Guerre, (Jeu de la) c’est une maniere particuliere de joüer au billard plusieurs à-la-fois. Le nombre des personnes qui doivent joüer étant arrêté, chacun prend une bille marquée différemment, c’est-à-dire d’un point, de deux, & de plus, si l’on est davantage à joüer. Quand les billes sont tirées, chaque joüeur joue à son tour, & selon que le nombre des points qui sont sur la bille lui donne droit : il est défendu de se mettre devant la passe sans le consentement de tous les joüeurs.
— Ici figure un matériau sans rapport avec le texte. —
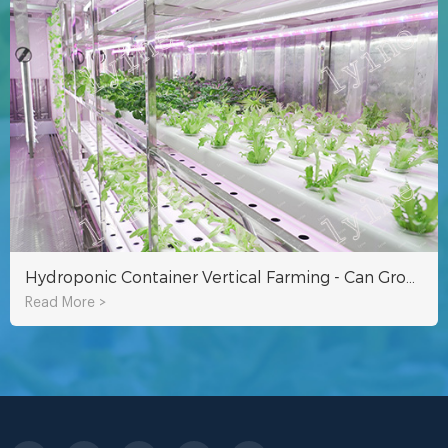
Hydroponic Container Vertical Farming - Can Grow Nearly 9000 Vegetables
Read More >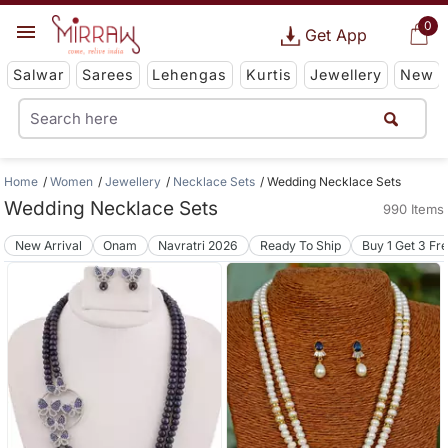
0
Get App
Salwar
Sarees
Lehengas
Kurtis
Jewellery
New
Home
Women
Jewellery
Necklace Sets
Wedding Necklace Sets
Wedding Necklace Sets
990 Items
New Arrival
Onam
Navratri 2026
Ready To Ship
Buy 1 Get 3 Fr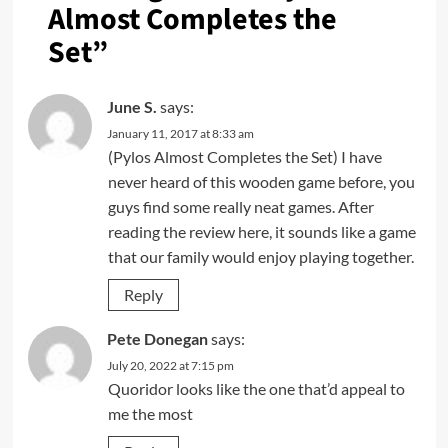
Almost Completes the
Set
”
June S.
says:
January 11, 2017 at 8:33 am
(Pylos Almost Completes the Set) I have
never heard of this wooden game before, you
guys find some really neat games. After
reading the review here, it sounds like a game
that our family would enjoy playing together.
Reply
Pete Donegan
says:
July 20, 2022 at 7:15 pm
Quoridor looks like the one that’d appeal to
me the most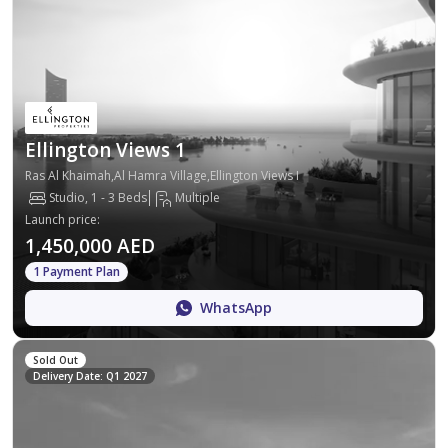
Ellington Views 1
Ras Al Khaimah,Al Hamra Village,Ellington Views I
Studio, 1 - 3 Beds
Multiple
Launch price
:
1,450,000 AED
1 Payment Plan
WhatsApp
Sold Out
Delivery Date: Q1 2027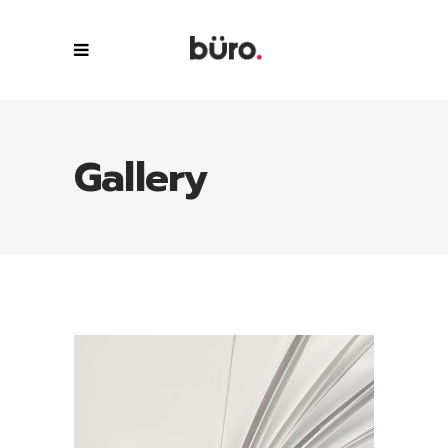
Gallery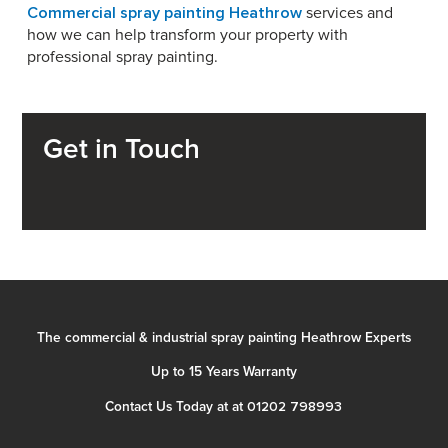
Commercial spray painting Heathrow
services and
how we can help transform your property with
professional spray painting.
Get in Touch
The commercial & industrial spray painting Heathrow Experts
Up to 15 Years Warranty
01202 798993
Contact Us Today at at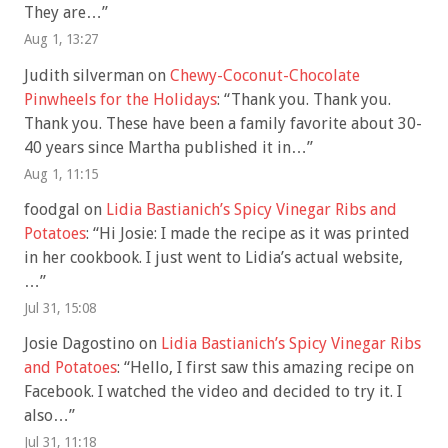
They are…
”
Aug 1, 13:27
Judith silverman
on
Chewy-Coconut-Chocolate
Pinwheels for the Holidays
: “
Thank you. Thank you.
Thank you. These have been a family favorite about 30-
40 years since Martha published it in…
”
Aug 1, 11:15
foodgal
on
Lidia Bastianich’s Spicy Vinegar Ribs and
Potatoes
: “
Hi Josie: I made the recipe as it was printed
in her cookbook. I just went to Lidia’s actual website,
…
”
Jul 31, 15:08
Josie Dagostino
on
Lidia Bastianich’s Spicy Vinegar Ribs
and Potatoes
: “
Hello, I first saw this amazing recipe on
Facebook. I watched the video and decided to try it. I
also…
”
Jul 31, 11:18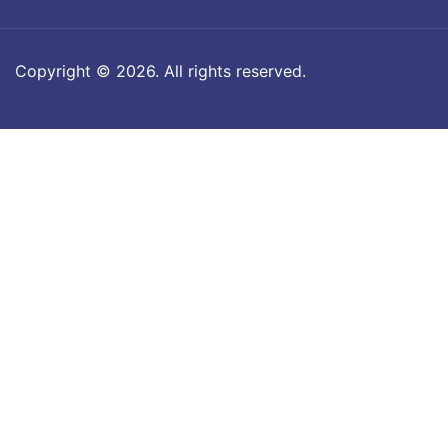
Copyright © 2026. All rights reserved.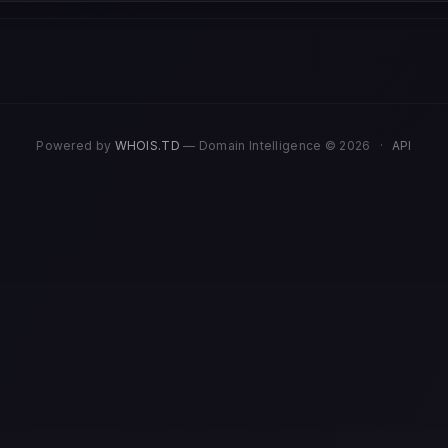
Powered by
WHOIS.TD
— Domain Intelligence © 2026
·
API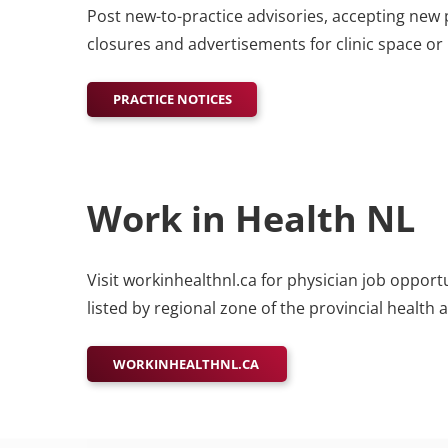
Post new-to-practice advisories, accepting new 
closures and advertisements for clinic space o
PRACTICE NOTICES
Work in Health NL
Visit workinhealthnl.ca for physician job oppo
listed by regional zone of the provincial health 
WORKINHEALTHNL.CA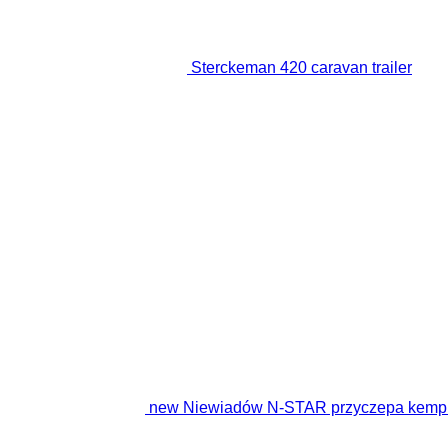
Sterckeman 420 caravan trailer
new Niewiadów N-STAR przyczepa kempin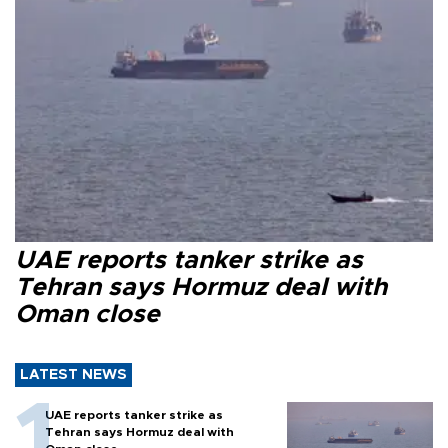
UAE reports tanker strike as
Tehran says Hormuz deal with
Oman close
LATEST NEWS
UAE reports tanker strike as
Tehran says Hormuz deal with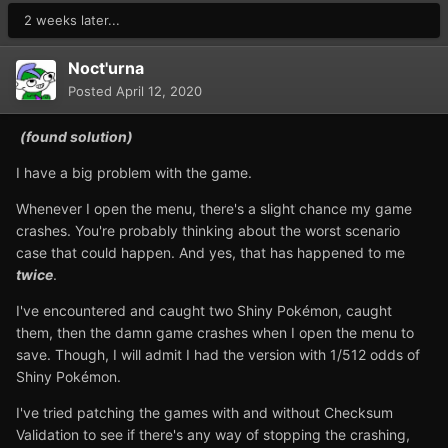
2 weeks later...
Noct'urna
Posted
April 12, 2020
(found solution)
I have a big problem with the game.
Whenever I open the menu, there's a slight chance my game
crashes. You're probably thinking about the worst scenario
case that could happen. And yes, that has happened to me
twice
.
I've encountered and caught two Shiny Pokémon, caught
them, then the damn game crashes when I open the menu to
save. Though, I will admit I had the version with 1/512 odds of
Shiny Pokémon.
I've tried patching the games with and without Checksum
Validation to see if there's any way of stopping the crashing,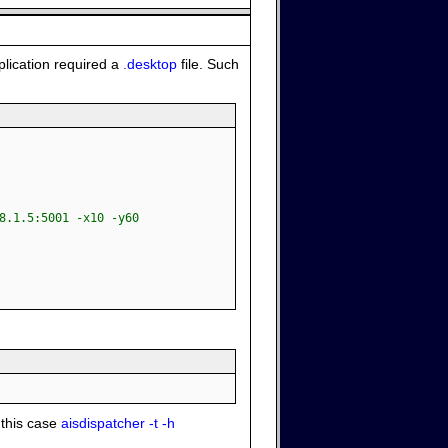
plication required a
.desktop
file. Such
8.1.5:5001 -x10 -y60
 this case
aisdispatcher -t -h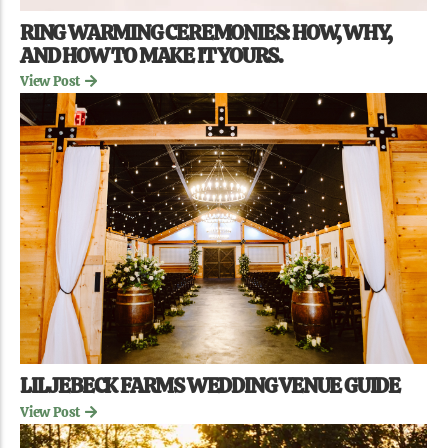
RING WARMING CEREMONIES: HOW, WHY,
AND HOW TO MAKE IT YOURS.
View Post
LILJEBECK FARMS WEDDING VENUE GUIDE
View Post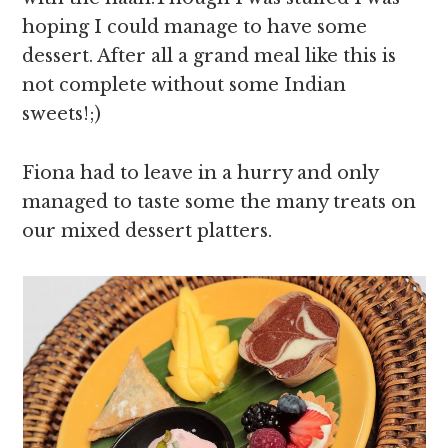
hoping I could manage to have some
dessert. After all a grand meal like this is
not complete without some Indian
sweets!;)
Fiona had to leave in a hurry and only
managed to taste some the many treats on
our mixed dessert platters.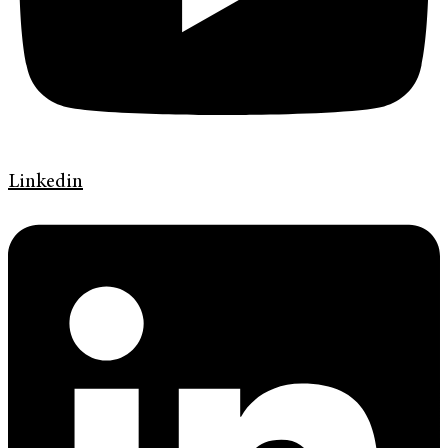
Linkedin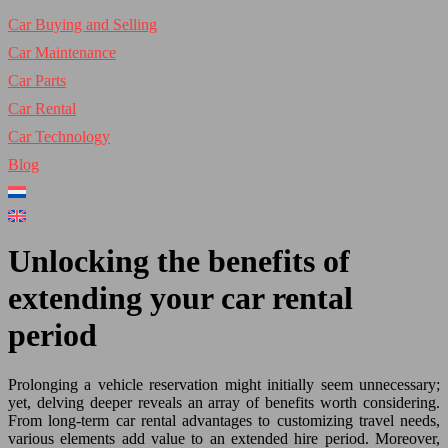
Car Buying and Selling
Car Maintenance
Car Parts
Car Rental
Car Technology
Blog
Unlocking the benefits of
extending your car rental
period
Prolonging a vehicle reservation might initially seem unnecessary;
yet, delving deeper reveals an array of benefits worth considering.
From long-term car rental advantages to customizing travel needs,
various elements add value to an extended hire period. Moreover,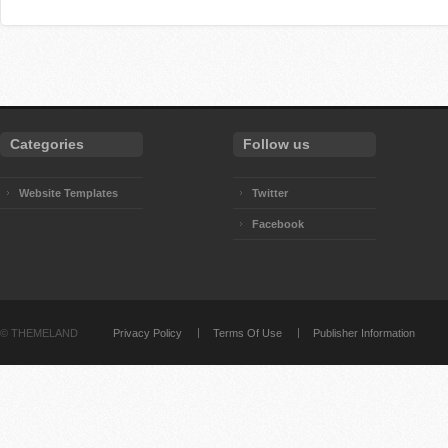
Categories
Follow us
Website Templates
Twitter
Facebook
©
THEMELAND
Privacy Policy
Terms Of Use
Publisher Information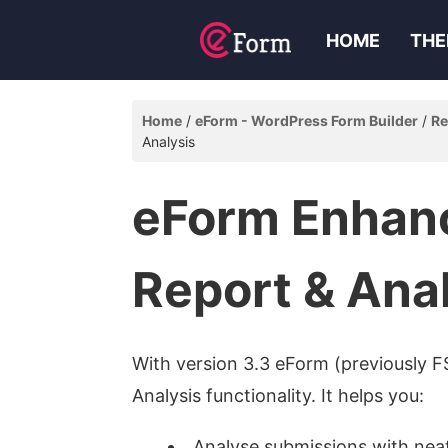
HOME
THE
Home
eForm - WordPress Form Builder
Re
Analysis
eForm Enhan
Report & Ana
With version 3.3 eForm (previously F
Analysis functionality. It helps you:
Analyse submissions with nea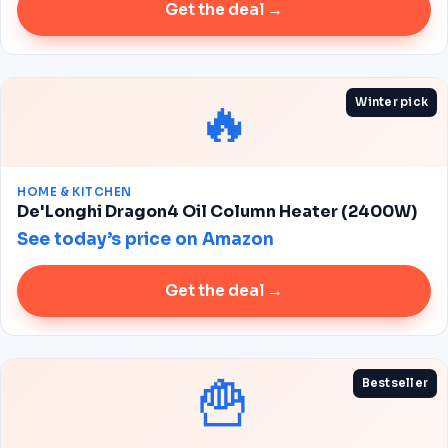
Get the deal →
🔥
Winter pick
HOME & KITCHEN
De'Longhi Dragon4 Oil Column Heater (2400W)
See today’s price on Amazon
Get the deal →
🍟
Bestseller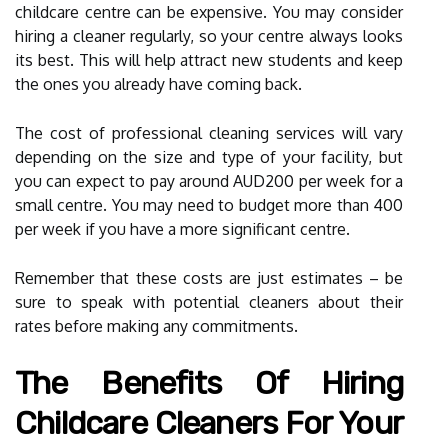
childcare centre can be expensive. You may consider
hiring a cleaner regularly, so your centre always looks
its best. This will help attract new students and keep
the ones you already have coming back.
The cost of professional cleaning services will vary
depending on the size and type of your facility, but
you can expect to pay around AUD200 per week for a
small centre. You may need to budget more than 400
per week if you have a more significant centre.
Remember that these costs are just estimates – be
sure to speak with potential cleaners about their
rates before making any commitments.
The Benefits Of Hiring
Childcare Cleaners For Your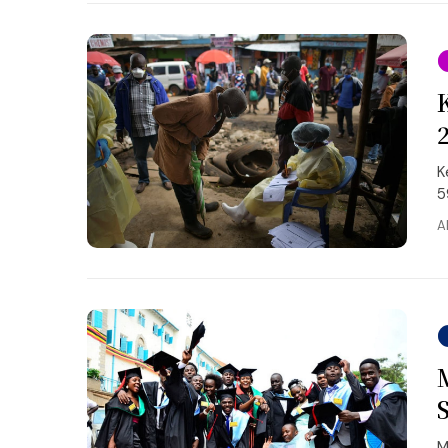
K
5
A
M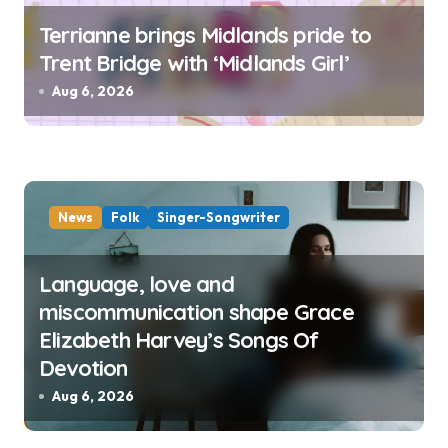
Terrianne brings Midlands pride to
Trent Bridge with ‘Midlands Girl’
Aug 6, 2026
News
Folk
Singer-Songwriter
Language, love and
miscommunication shape Grace
Elizabeth Harvey’s Songs Of
Devotion
Aug 6, 2026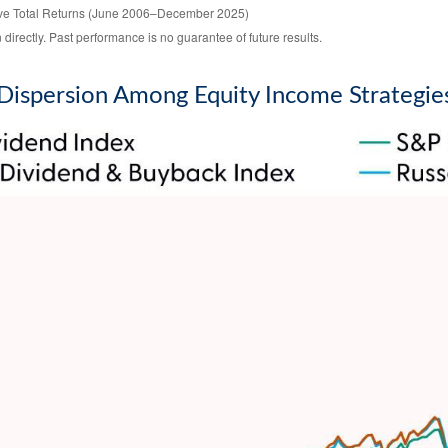
ive Total Returns (June 2006–December 2025)
irectly. Past performance is no guarantee of future results.
Dispersion Among Equity Income Strategie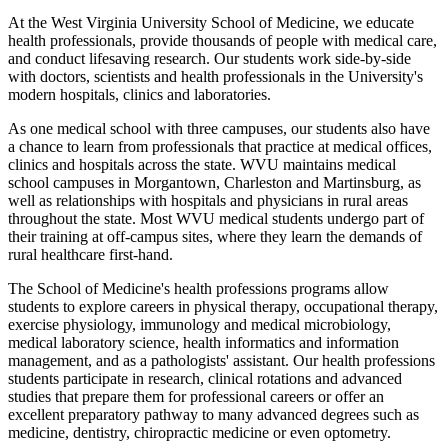
At the West Virginia University School of Medicine, we educate
health professionals, provide thousands of people with medical care,
and conduct lifesaving research. Our students work side-by-side
with doctors, scientists and health professionals in the University's
modern hospitals, clinics and laboratories.
As one medical school with three campuses, our students also have
a chance to learn from professionals that practice at medical offices,
clinics and hospitals across the state. WVU maintains medical
school campuses in Morgantown, Charleston and Martinsburg, as
well as relationships with hospitals and physicians in rural areas
throughout the state. Most WVU medical students undergo part of
their training at off-campus sites, where they learn the demands of
rural healthcare first-hand.
The School of Medicine's health professions programs allow
students to explore careers in physical therapy, occupational therapy,
exercise physiology, immunology and medical microbiology,
medical laboratory science, health informatics and information
management, and as a pathologists' assistant. Our health professions
students participate in research, clinical rotations and advanced
studies that prepare them for professional careers or offer an
excellent preparatory pathway to many advanced degrees such as
medicine, dentistry, chiropractic medicine or even optometry.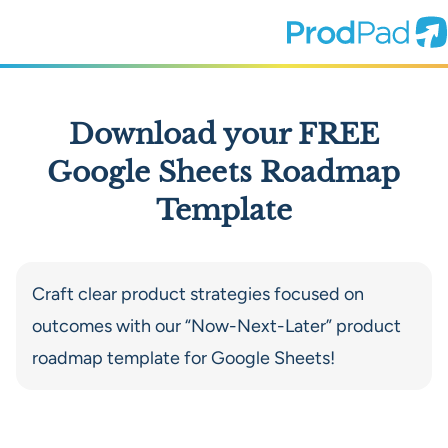
ProdPad Header
Prodpad
Download your FREE
Google Sheets Roadmap
Template
Craft clear product strategies focused on
outcomes with our “Now-Next-Later” product
roadmap template for Google Sheets!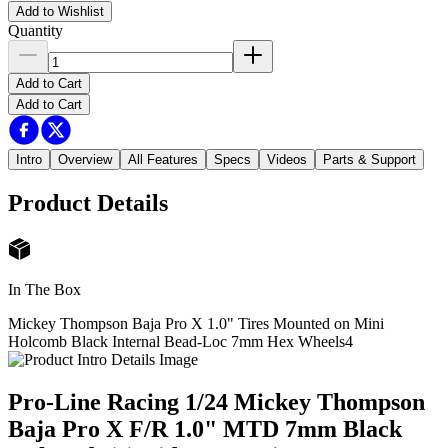
Add to Wishlist
Quantity
Add to Cart
Add to Cart
Intro
Overview
All Features
Specs
Videos
Parts & Support
Product Details
In The Box
Mickey Thompson Baja Pro X 1.0" Tires Mounted on Mini
Holcomb Black Internal Bead-Loc 7mm Hex Wheels
4
Pro-Line Racing 1/24 Mickey Thompson
Baja Pro X F/R 1.0" MTD 7mm Black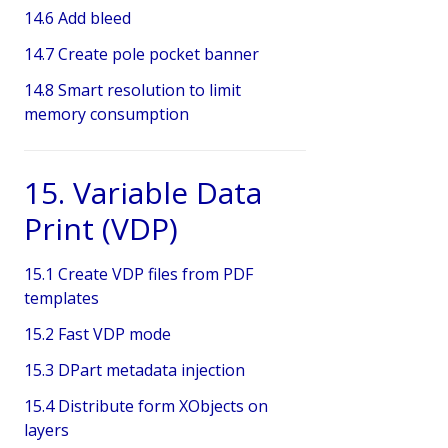
14.6 Add bleed
14.7 Create pole pocket banner
14.8 Smart resolution to limit
memory consumption
15. Variable Data
Print (VDP)
15.1 Create VDP files from PDF
templates
15.2 Fast VDP mode
15.3 DPart metadata injection
15.4 Distribute form XObjects on
layers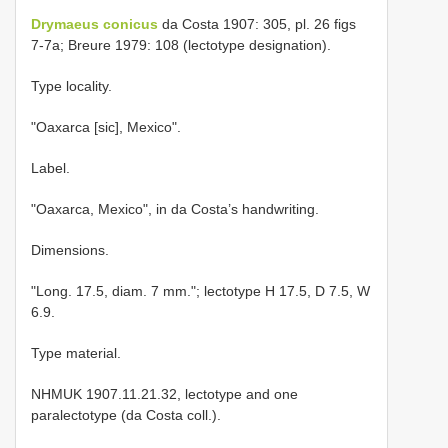
Drymaeus conicus
da Costa 1907: 305, pl. 26 figs
7-7a; Breure 1979: 108 (lectotype designation).
Type locality.
"Oaxarca [sic], Mexico".
Label.
"Oaxarca, Mexico", in da Costa’s handwriting.
Dimensions.
"Long. 17.5, diam. 7 mm."; lectotype H 17.5, D 7.5, W
6.9.
Type material.
NHMUK 1907.11.21.32, lectotype and one
paralectotype (da Costa coll.).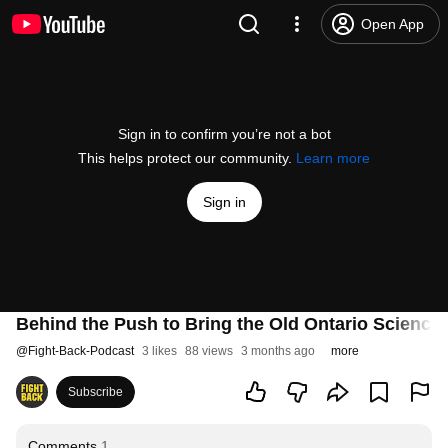
Open App
Sign in to confirm you’re not a bot
This helps protect our community.
Learn more
Sign in
Behind the Push to Bring the Old Ontario Science
@
Fight-Back-Podcast
3 likes
88 views
3 months ago
more
Subscribe
Comments
1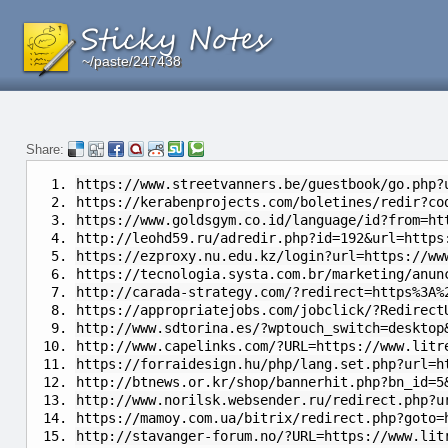
~/paste/247438
~/paste/247438
~/paste/247438
Share:
https://www.streetvanners.be/guestbook/go.php?
https://kerabenprojects.com/boletines/redir?co
https://www.goldsgym.co.id/language/id?from=ht
http://leohd59.ru/adredir.php?id=192&url=https
https://ezproxy.nu.edu.kz/login?url=https://ww
https://tecnologia.systa.com.br/marketing/anun
http://carada-strategy.com/?redirect=https%3A%
https://appropriatejobs.com/jobclick/?Redirect
http://www.sdtorina.es/?wptouch_switch=desktop
http://www.capelinks.com/?URL=https://www.litr
https://forraidesign.hu/php/lang.set.php?url=h
http://btnews.or.kr/shop/bannerhit.php?bn_id=5
http://www.norilsk.websender.ru/redirect.php?u
https://mamoy.com.ua/bitrix/redirect.php?goto=
http://stavanger-forum.no/?URL=https://www.lit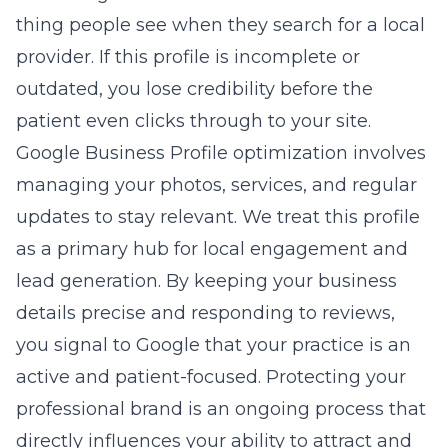
thing people see when they search for a local
provider. If this profile is incomplete or
outdated, you lose credibility before the
patient even clicks through to your site.
Google Business Profile optimization
involves
managing your photos, services, and regular
updates to stay relevant. We treat this profile
as a primary hub for local engagement and
lead generation. By keeping your business
details precise and responding to reviews,
you signal to Google that your practice is an
active and patient-focused. Protecting your
professional brand is an ongoing process that
directly influences your ability to attract and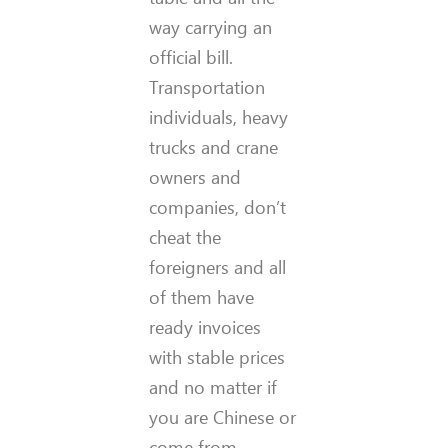
way carrying an
official bill.
Transportation
individuals, heavy
trucks and crane
owners and
companies, don’t
cheat the
foreigners and all
of them have
ready invoices
with stable prices
and no matter if
you are Chinese or
come from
Celui qui joue une autre bille que la sienne perd la bille & le coup.

Qui touche les deux billes en joüant, perd sa bille & le coup ; il faut remettre l’autre à sa place.

Qui passe sur les billes, perd la bille & le coup ; & on doit mettre cette bille dans la belouse. Qui fait une bille & peut butter après, gagne toute la partie ; c’est pourquoi il est de l’adresse d’un joüeur de tirer à ces sortes de coups autant qu’il lui est possible. Qui butte dessous la passe, gagne tout, fût-on jusqu’à neuf joüeurs.

Les lois du jeu de la guerre veulent qu’on tire les billes à quatre doigts de la corde.

Il est défendu de sauver d’enjeu, à-moins qu’on ne se soit repassé.

Qui perd son rang à joüer, ne peut rentrer qu’à la seconde partie.

Ceux qui entrent nouvellement au jeu, ne sont point libres de tirer le premier coup sur les billes, en plaçant les leurs où bon leur semble. Il faut qu’ils tirent la passe à quatre doigts de la corde.

Il faut remarquer que lorsqu’on n’est que cinq, on doit faire une bille avant que de passer.

Si on n’est que trois ou quatre, il n’est pas permis de passer jusqu’aux deux derniers.

Si celui qui tire à quatre doigts fait passer une bille, elle est bien passée.

Qui touche une bille de la sienne & se noye, perd la partie ; il faut que la bille touchée reste alors où elle est roulée.

Si celui qui touche une bille en joüant la noye & la sienne aussi, il perd la partie, & on remet la bille touchée où elle étoit. Si du côté de la passe on fait passer une bille espérant la gagner, & qu’on ne la gagne pas, cette bille doit rester où elle est, supposé qu’il y eût encore quelqu’un à joüer ; mais s’il n’y avoit personne, on la remettroit à sa premiere place.

Quand un joüeur a une fois perdu, il ne peut rentrer au jeu que la partie ne soit entierement gagnée.

Les billes noyées appartiennent à celui qui butte, les deux derniers qui restent à joüer peuvent l’un & l’autre se sauver d’enjeu.

Si celui qui est passé ne le veut pas, il n’en sera rien. S’il y consent, il doit être préféré à celui qui n’est pas passé.

Celui qui par inadvertance joue devant son tour, ne perd que le coup & non pas la bille, c’est-à-dire qu’il y peut revenir à son rang. Qui tire à une bille la gagne ; & si en tirant le billard il touche une autre bille gagnée, elle est censée telle ; & la bille de celui qui a joüé le coup doit être mise dans la belouse.


  1. Il n’est pas question d’examiner ici si les anciens, au lieu de monter sur les chevaux pour combattre, les ont d’abord attelés à des chars. Nous renvoyons pour ce sujet à l’article Equitation. Il nous suffit que la cavalerie ait été de la plus haute antiquité dans les armées, & c’est surquoi les anciens auteurs ne laissent aucun doute.